Lifting the “Hyde prohibition” on taxpayer funds for abortion would extend federal support for the procedure to at least 14.5 million Medicaid recipients of childbearing age, according to a nonpartisan analysis of the 40-year-old ban that’s become a hot-button campaign issue this year.
The most significant change would be in the 35 states that also bar the use of state funds for abortion under Medicaid, the government-run insurance program for the poor that is jointly administered by Washington and the states.
About 8.5 million female enrollees of reproductive age, or 58 percent of the national total, live in those states, the Kaiser Family Foundation said Friday.
The Hyde amendment, named for longtime Rep. Henry Hyde of Illinois, first passed on Sept. 30, 1976, in response to the Supreme Court’s Roe v. Wade decision declaring abortion a constitutional right. It bans the use of federal funds for abortion except to save the life of the mother, or if the pregnancy was the result of rape or incest.
The prohibition covers a range of federal programs, from Medicare to coverage through the Indian Health Service, and President Obama agreed to extend it to subsidized insurance coverage under the Affordable Care Act of 2010.
Congress routinely renews the ban each year as a policy add-on to spending bills, though the 2016 presidential race is throwing the issue into the spotlight.
Republican presidential nominee Donald Trump wants to enshrine the Hyde ban in permanent law, while Democratic rival Hillary Clinton wants to repeal the amendment, saying it prevents poor women from actually having abortions.
That’s created a bit of a divide on her own ticket: Her vice presidential pick, Sen. Tim Kaine of Virginia, is backing Mrs. Clinton’s agenda even though he is a Catholic who has supported the Hyde amendment.
However, Democrats took the unprecedented step this year of including language in their party platform to repeal the Hyde amendment.
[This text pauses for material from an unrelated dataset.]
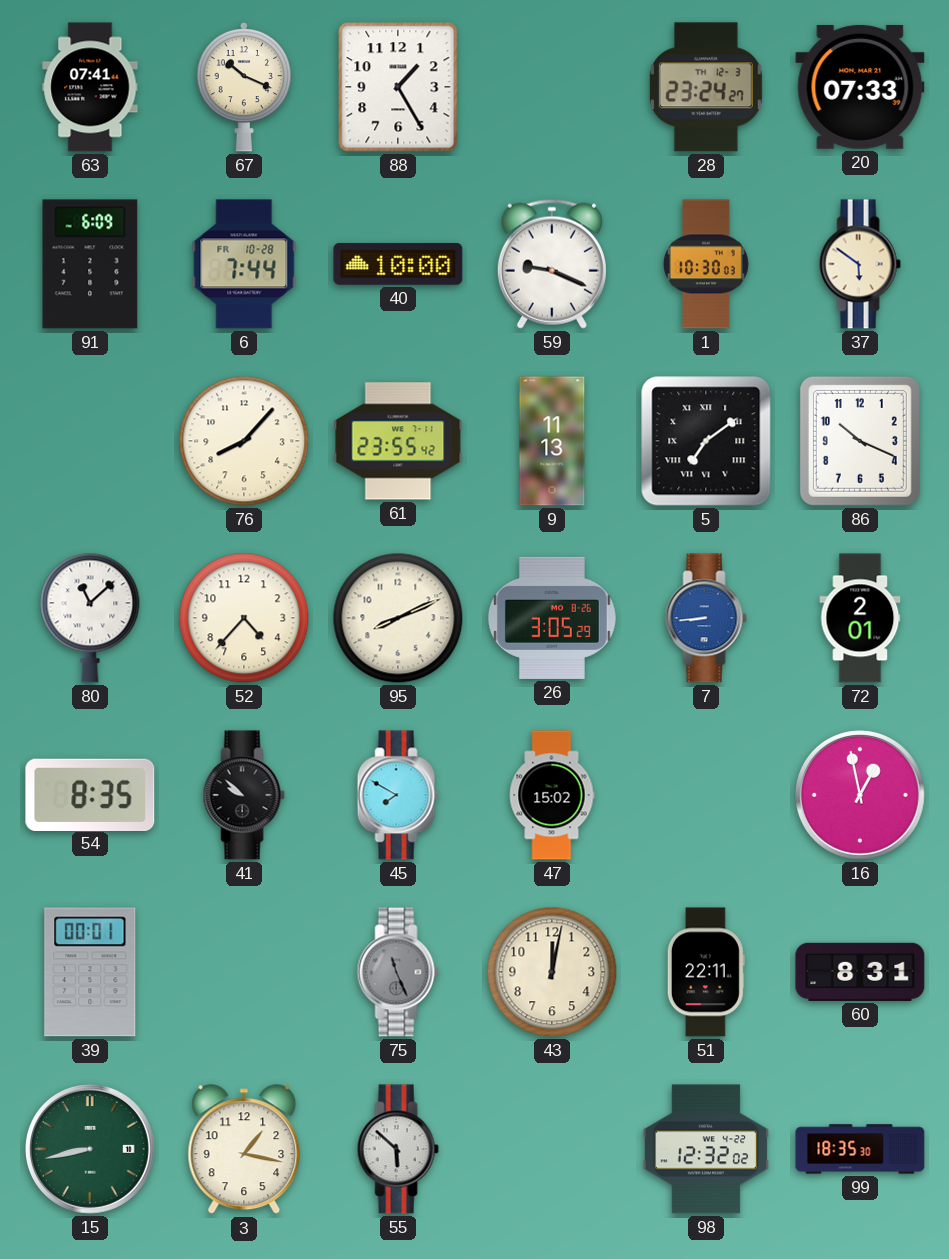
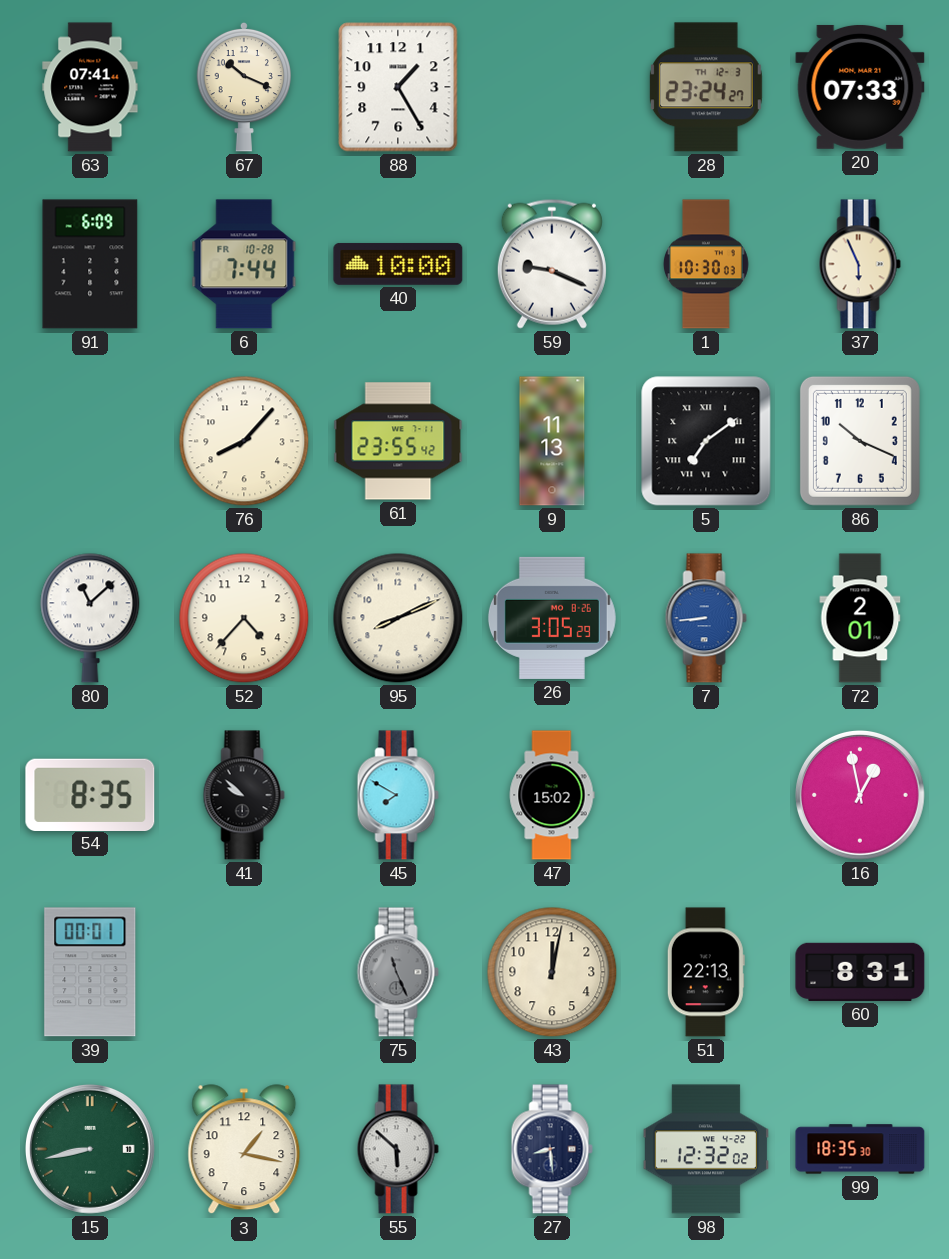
37: 5:51 -> 5:56
51: 22:11 -> 22:13
27: none -> 8:29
Kaiser said without coverage under Medicaid, women must pay anywhere from $485 to $3,500 out of pocket for an abortion, though the prospect of that happening varies greatly by state.
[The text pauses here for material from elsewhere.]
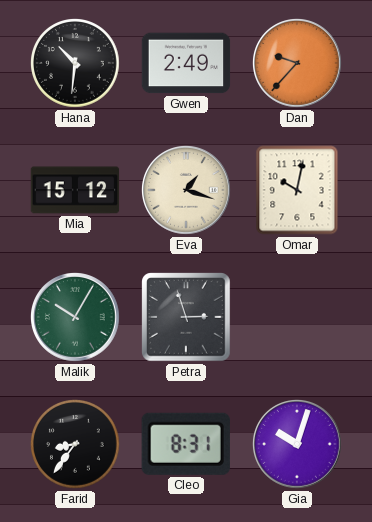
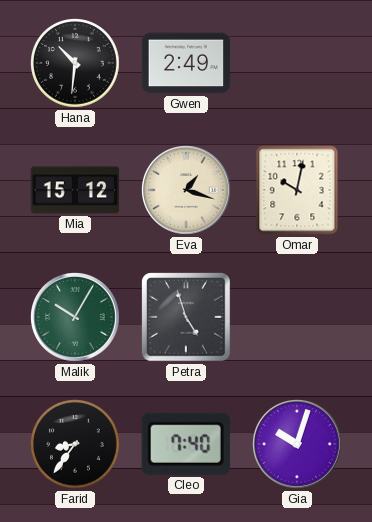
Dan: 9:37 -> none
Petra: 2:57 -> 4:57
Cleo: 8:31 -> 7:40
Seventeen states are using their own funds to pay for abortions among low-income women insured by Medicaid, although 11 of them do so because of a court order, the foundation said.
The Guttmacher Institute found that in 2014, 52 percent of abortion patients residing in states that offer their own funds had the procedure covered by Medicaid, compared to just 1.5 percent of those who live in states that stick to the Hyde limitations.
“This stark differential strongly suggests that if abortion coverage were expanded under Medicaid, the number of abortions paid for by the program would rise,” Kaiser said. “However, the extent of the change in Medicaid-funded abortions would likely vary considerably by state as it will be affected by a range of factors including state laws, reimbursement rates and the availability of providers.”
Kaiser also pointed to racial disparities under the current system. In 2014 65 percent of women obtaining an abortion were Hispanic or black, according to Guttmacher.
“Despite the news that unintended pregnancy and abortion rates have fallen in the general population, abortions are becoming increasingly concentrated among poor women and black women,” Kaiser said. “Women of color are more likely than white women to be insured by Medicaid, and have higher rates of unintended pregnancy and abortion.”
Kaiser’s study did not delve into the financial ramifications for taxpayers should Hyde be repealed.
Nor did it weigh in on matters of conscience, which are driving a range of political and legal fights over Planned Parenthood — the nation’s largest abortion provider and the recipient of federal tax dollars, although it cannot use them for the procedure itself.
In a letter to pro-life leaders this month, Mr. Trump said he is committed to defunding Planned Parenthood, appointing pro-life Supreme Court justices and advancing a legislative ban on abortion after 20 weeks of pregnancy.
“Hillary Clinton’s unwavering commitment to advancing taxpayer-funded abortion on-demand stands in stark contrast to the commitments I’ve made to advance the rights of unborn children and their mothers when elected president,” Mr. Trump wrote.